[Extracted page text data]
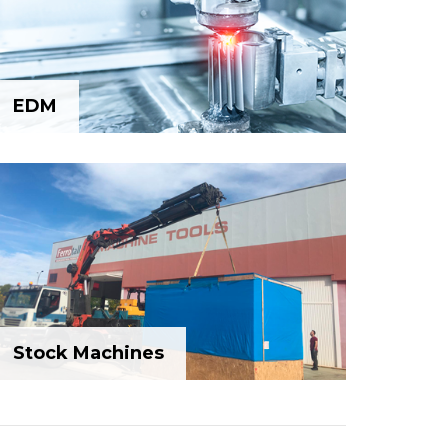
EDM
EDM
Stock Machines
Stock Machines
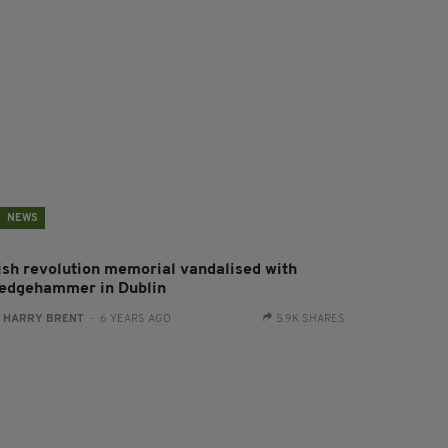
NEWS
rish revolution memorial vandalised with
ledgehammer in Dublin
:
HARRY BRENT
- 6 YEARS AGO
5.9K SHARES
--
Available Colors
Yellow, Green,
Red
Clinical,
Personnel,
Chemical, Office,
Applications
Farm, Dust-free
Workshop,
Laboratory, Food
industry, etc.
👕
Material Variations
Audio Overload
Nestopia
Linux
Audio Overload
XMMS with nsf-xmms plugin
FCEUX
...
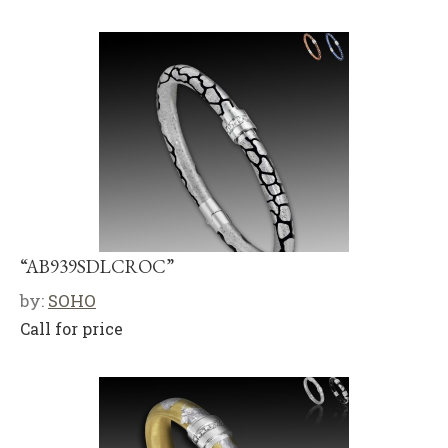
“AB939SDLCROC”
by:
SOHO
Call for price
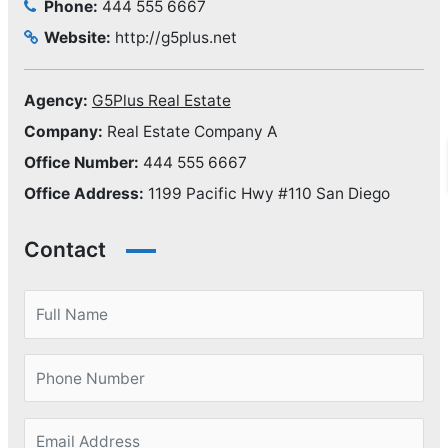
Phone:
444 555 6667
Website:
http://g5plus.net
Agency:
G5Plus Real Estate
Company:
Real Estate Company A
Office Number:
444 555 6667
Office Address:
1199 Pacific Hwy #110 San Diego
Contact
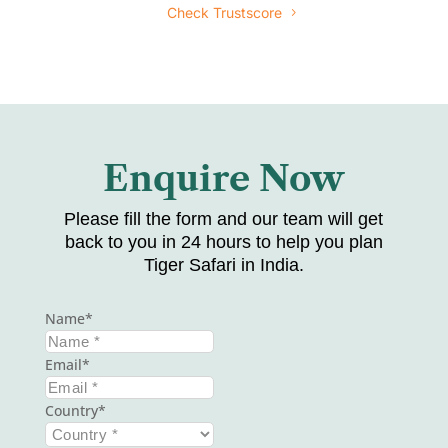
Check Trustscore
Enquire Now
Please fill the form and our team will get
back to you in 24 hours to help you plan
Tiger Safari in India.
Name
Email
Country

Directions for this task:
Nothing but a number is expected here: the number of lines in the entries that include the word "Office".

Task response:
3